%%

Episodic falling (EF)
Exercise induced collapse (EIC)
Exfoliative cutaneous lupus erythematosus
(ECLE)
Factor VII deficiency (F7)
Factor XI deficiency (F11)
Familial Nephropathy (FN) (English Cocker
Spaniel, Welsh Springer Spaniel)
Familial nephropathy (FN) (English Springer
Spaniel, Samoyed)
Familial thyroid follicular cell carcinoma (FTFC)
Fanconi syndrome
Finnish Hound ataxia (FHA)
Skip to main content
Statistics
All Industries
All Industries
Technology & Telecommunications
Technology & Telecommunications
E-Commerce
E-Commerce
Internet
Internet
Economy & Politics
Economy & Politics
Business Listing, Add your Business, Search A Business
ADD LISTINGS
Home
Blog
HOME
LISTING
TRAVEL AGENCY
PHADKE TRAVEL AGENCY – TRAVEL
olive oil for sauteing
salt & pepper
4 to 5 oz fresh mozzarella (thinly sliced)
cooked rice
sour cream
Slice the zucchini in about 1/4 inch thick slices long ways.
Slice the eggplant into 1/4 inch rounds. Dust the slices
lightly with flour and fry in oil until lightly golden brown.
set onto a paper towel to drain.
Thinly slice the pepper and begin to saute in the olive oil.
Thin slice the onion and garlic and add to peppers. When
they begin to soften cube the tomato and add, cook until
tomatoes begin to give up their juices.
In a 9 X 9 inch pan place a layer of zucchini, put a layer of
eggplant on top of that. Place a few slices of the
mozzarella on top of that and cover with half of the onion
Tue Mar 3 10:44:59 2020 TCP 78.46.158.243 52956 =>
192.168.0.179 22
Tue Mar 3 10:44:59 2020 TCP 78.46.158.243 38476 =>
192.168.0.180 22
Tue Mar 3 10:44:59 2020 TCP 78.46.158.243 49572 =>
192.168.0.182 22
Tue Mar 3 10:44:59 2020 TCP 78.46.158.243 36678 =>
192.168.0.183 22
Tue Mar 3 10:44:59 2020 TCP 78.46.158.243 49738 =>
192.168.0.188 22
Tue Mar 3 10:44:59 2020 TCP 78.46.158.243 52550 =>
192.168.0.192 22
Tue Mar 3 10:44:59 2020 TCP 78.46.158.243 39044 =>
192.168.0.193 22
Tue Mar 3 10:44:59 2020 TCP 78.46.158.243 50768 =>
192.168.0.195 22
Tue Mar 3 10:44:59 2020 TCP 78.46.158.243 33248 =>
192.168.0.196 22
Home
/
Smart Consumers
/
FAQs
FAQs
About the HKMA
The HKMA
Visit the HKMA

%%
%%

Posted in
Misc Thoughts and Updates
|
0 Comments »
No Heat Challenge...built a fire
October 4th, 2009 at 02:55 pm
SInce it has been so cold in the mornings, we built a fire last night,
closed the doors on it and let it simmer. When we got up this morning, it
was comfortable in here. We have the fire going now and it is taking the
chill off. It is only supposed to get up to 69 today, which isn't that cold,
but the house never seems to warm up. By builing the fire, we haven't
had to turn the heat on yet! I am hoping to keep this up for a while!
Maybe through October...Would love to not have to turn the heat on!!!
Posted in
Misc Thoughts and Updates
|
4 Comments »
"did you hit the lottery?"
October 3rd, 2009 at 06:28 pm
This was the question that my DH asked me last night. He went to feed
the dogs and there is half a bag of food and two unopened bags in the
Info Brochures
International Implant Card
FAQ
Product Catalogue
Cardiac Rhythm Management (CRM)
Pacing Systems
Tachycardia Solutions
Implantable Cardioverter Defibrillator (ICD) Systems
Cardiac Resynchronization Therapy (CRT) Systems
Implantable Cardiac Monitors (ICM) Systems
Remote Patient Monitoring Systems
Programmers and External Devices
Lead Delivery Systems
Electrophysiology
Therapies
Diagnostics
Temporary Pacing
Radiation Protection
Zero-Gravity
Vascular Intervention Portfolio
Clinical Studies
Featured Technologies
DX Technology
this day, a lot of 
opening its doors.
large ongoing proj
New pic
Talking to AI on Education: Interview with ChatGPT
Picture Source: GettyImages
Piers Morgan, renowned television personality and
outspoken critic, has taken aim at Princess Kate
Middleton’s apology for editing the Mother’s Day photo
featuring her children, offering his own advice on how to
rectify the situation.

%%

**Task prompt**:
Only the lines that contain the string "last" should be copied from the entries above.

**Result for this task**:
SInce it has been so cold in the mornings, we built a fire last night,
This was the question that my DH asked me last night. He went to feed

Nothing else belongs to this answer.